Male-female relationships based on “discrimination and submission” lead to the exploitation and humiliation of thousands of women and girls each year, Pope Francis said.
“Human trafficking, through domestic or sexual exploitation, violently relegates women and girls to their supposed role of subordination in the provision of domestic or sexual services and to their role as providers of care and dispensers of pleasure, which proposes yet again a model of relationships marked by the power of the male gender over the female,” Pope Francis said in a video message.
Marking the Feb. 8 International Day of Prayer and Awareness Against Human Trafficking and the feast of St. Josephine Bakhita, a former slave, Pope Francis insisted, “The violence suffered by every woman and every girl is an open wound on the body of Christ, on the body of all humanity; it is a deep wound that affects every one of us, too.”

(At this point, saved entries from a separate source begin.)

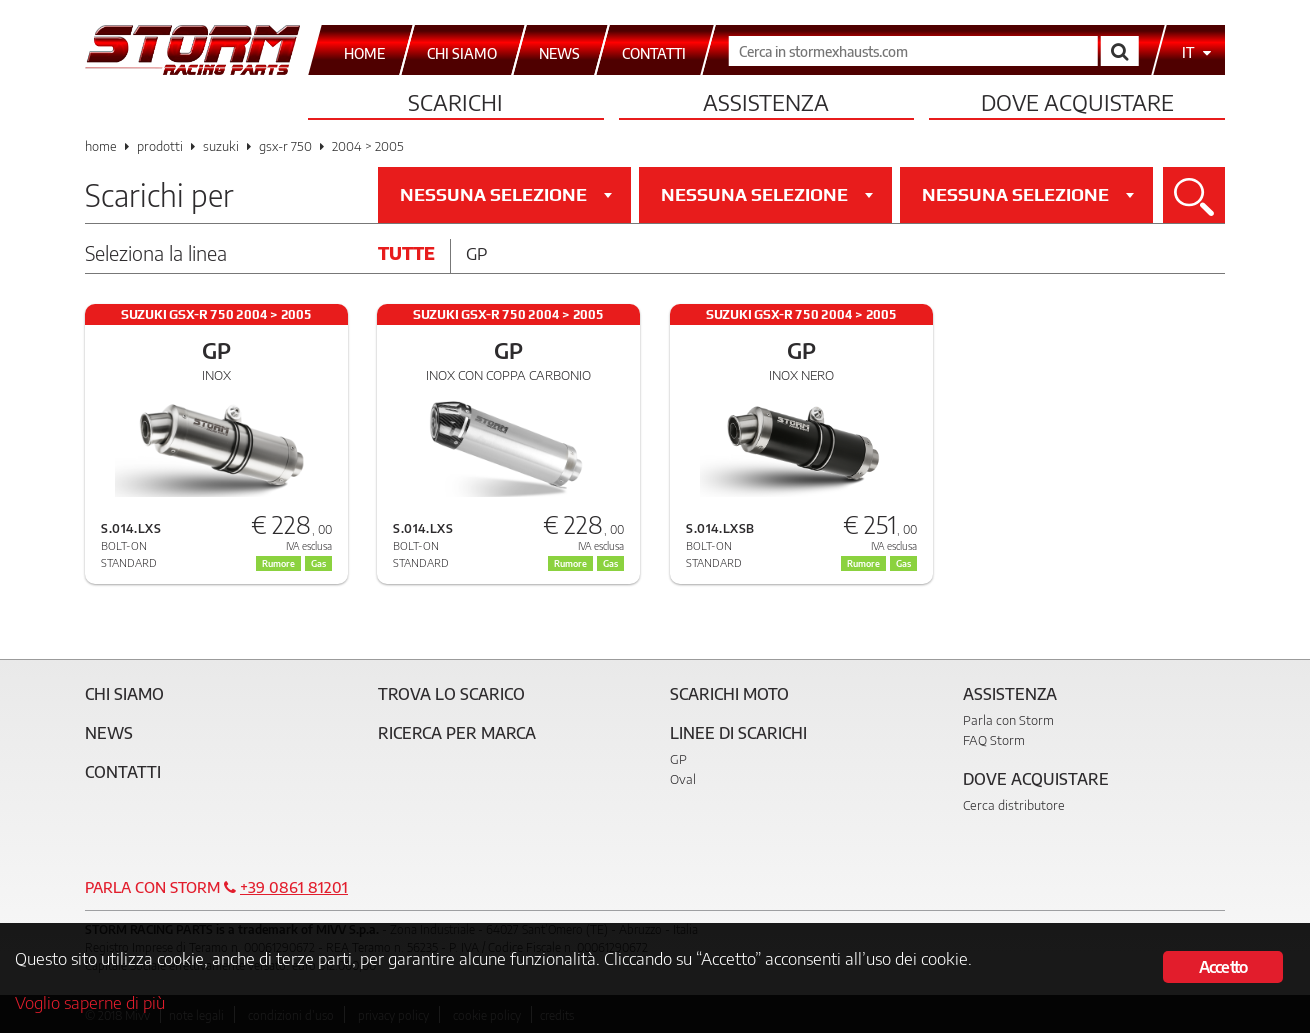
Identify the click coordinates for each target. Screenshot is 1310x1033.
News (109, 733)
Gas (610, 563)
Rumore (570, 563)
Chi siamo (124, 694)
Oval (683, 779)
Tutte (406, 253)
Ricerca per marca (457, 733)
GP (678, 759)
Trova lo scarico (451, 694)
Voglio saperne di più (90, 1003)
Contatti (123, 772)
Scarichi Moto (729, 694)
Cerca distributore (1014, 805)
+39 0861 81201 (294, 887)
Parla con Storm (1008, 720)
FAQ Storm (994, 740)
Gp (476, 253)
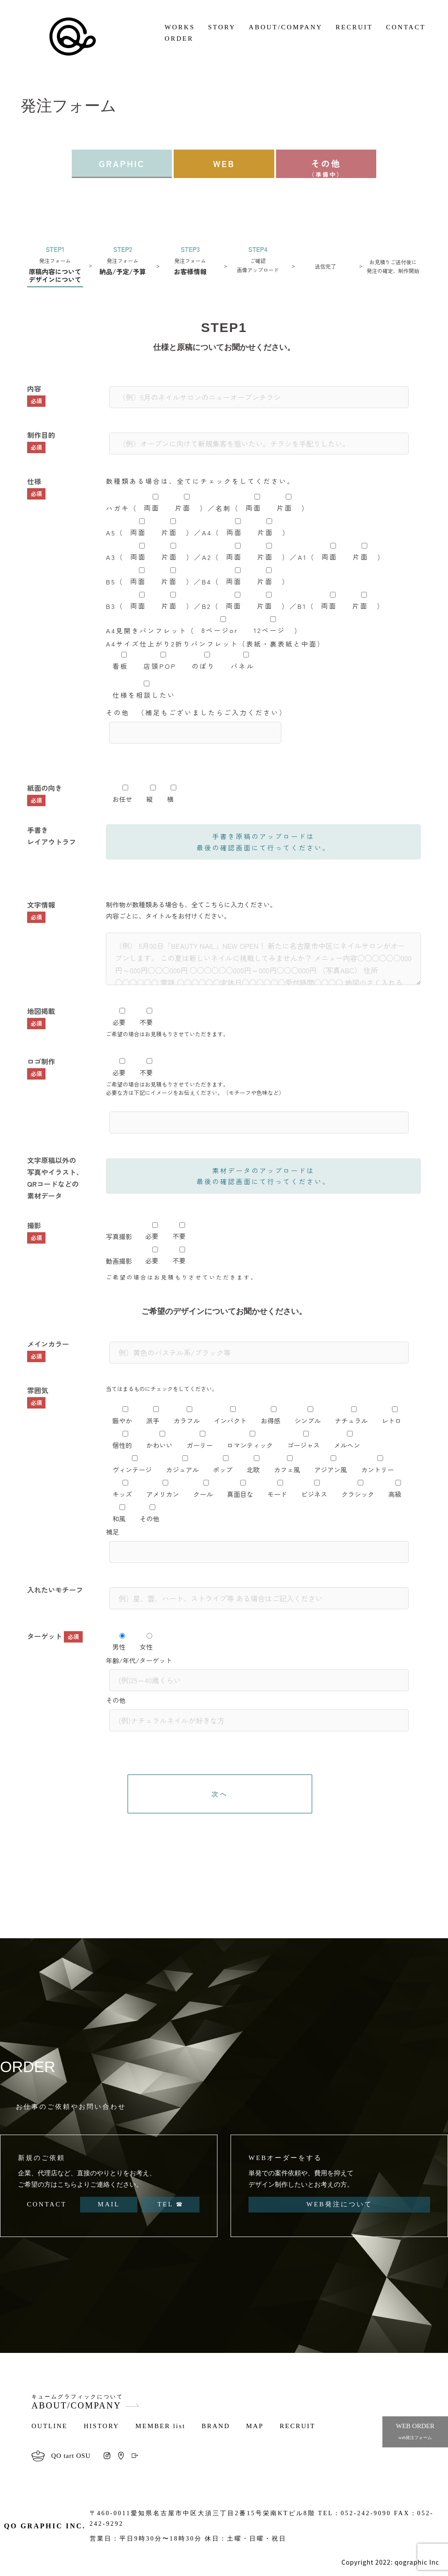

“The thousands of women and girls who are trafficked every year denounce the dramatic consequences of relational models based on discrimination and submission,” the pope said, “and it is not an exaggeration — there are thousands of them!”
Praising the women and women religious around the world dedicated to fighting human trafficking, coerced prostitution, forced marriage and slave labor, Pope Francis said men must get involved as well, “opposing with all our might every form of exploitation in human trafficking.”
Celebrating a Mass for St. Bakhita’s feast day at the Domus Australia in Rome, Sydney Archbishop Anthony Fisher said, “We like to think of slavery as something from ancient Egypt or Rome, or something it took a civil war to stop in America around the time of Josephine’s birth. But no, ‘this is happening in our own cities today,’ the pope reminds us. He asks as to pray and work where we can to prevent the exploitation of people, especially women and girls.”
The archbishop noted how international organizations estimate “over 40 million people, mostly women and children, are trafficked around the world today, controlled, treated as property, exploited sexually or for their organs or labor, pressed into service as beggars, drug mules, even combatants.”
The problem is not limited to a few countries or regions of the world, he said, noting there are thousands of victims in Italy and in Australia.
But, he said, “I’m proud to say that the Archdiocese of Sydney has led the way in Australia in slavery-proofing its supply lines, educating our people and the public about the issue, lobbying government for greater protections, and providing assistance to survivors.”